→ **About this task**: Exactly the lines from the start of the data below through the line containing "chicken took a" must be returned, and no others.

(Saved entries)
-----

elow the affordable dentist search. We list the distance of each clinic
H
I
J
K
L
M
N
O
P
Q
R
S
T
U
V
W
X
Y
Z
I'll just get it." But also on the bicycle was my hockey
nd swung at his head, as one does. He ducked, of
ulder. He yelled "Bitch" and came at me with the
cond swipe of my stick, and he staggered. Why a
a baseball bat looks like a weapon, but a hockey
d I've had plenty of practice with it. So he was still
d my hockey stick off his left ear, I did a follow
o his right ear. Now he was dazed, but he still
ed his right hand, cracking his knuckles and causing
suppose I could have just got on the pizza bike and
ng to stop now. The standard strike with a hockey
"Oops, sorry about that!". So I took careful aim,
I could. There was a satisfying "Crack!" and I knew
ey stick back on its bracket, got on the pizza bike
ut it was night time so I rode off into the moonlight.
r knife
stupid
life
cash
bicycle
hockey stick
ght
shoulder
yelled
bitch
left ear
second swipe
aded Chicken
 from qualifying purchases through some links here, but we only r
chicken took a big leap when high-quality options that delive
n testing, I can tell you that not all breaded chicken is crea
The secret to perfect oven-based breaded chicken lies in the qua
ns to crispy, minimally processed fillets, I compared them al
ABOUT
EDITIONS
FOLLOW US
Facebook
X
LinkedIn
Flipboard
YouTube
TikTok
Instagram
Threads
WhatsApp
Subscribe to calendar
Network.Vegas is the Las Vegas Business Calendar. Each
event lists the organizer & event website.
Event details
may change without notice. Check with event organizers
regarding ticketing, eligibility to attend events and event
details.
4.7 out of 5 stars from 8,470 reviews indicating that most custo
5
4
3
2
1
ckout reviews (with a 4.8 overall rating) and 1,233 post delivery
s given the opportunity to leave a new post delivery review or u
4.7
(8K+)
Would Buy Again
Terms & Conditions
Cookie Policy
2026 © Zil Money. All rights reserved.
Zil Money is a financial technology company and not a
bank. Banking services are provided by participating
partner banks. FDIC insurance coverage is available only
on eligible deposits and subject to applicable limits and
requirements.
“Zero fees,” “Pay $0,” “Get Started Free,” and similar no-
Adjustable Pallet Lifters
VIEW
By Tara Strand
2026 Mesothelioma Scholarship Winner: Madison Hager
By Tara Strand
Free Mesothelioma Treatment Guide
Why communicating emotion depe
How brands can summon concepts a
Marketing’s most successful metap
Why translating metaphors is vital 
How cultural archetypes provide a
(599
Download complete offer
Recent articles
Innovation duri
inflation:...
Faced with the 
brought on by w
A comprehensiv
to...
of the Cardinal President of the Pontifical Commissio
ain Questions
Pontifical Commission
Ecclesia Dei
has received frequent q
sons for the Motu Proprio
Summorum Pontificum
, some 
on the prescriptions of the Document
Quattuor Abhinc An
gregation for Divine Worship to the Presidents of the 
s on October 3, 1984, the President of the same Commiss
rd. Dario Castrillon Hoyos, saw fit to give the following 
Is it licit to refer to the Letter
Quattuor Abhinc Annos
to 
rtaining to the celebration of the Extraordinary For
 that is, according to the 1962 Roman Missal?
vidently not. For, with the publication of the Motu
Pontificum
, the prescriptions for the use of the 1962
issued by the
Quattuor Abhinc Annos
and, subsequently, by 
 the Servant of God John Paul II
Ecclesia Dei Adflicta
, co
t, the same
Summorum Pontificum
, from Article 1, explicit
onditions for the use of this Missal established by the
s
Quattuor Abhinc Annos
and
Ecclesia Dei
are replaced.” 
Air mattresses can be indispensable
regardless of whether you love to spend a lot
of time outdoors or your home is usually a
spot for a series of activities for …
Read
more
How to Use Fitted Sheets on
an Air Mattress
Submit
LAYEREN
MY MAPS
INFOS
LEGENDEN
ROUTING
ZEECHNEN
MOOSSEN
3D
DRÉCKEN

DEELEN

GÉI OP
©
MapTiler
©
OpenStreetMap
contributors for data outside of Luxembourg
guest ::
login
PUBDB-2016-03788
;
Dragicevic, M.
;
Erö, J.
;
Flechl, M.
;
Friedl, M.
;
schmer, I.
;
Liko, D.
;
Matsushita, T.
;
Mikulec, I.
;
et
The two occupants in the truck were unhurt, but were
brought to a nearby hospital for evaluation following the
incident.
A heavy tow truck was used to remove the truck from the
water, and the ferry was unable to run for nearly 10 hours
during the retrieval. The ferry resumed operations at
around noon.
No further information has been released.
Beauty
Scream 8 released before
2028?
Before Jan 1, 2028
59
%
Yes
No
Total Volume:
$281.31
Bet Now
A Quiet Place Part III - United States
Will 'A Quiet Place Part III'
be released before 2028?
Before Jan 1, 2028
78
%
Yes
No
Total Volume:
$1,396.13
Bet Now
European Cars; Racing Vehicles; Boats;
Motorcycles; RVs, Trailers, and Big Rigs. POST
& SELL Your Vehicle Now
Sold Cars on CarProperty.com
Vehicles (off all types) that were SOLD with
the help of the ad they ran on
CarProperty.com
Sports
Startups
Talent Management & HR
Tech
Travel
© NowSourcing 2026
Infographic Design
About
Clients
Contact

-----

→ **Written answer**:
elow the affordable dentist search. We list the distance of each clinic
H
I
J
K
L
M
N
O
P
Q
R
S
T
U
V
W
X
Y
Z
I'll just get it." But also on the bicycle was my hockey
nd swung at his head, as one does. He ducked, of
ulder. He yelled "Bitch" and came at me with the
cond swipe of my stick, and he staggered. Why a
a baseball bat looks like a weapon, but a hockey
d I've had plenty of practice with it. So he was still
d my hockey stick off his left ear, I did a follow
o his right ear. Now he was dazed, but he still
ed his right hand, cracking his knuckles and causing
suppose I could have just got on the pizza bike and
ng to stop now. The standard strike with a hockey
"Oops, sorry about that!". So I took careful aim,
I could. There was a satisfying "Crack!" and I knew
ey stick back on its bracket, got on the pizza bike
ut it was night time so I rode off into the moonlight.
r knife
stupid
life
cash
bicycle
hockey stick
ght
shoulder
yelled
bitch
left ear
second swipe
aded Chicken
 from qualifying purchases through some links here, but we only r
chicken took a big leap when high-quality options that delive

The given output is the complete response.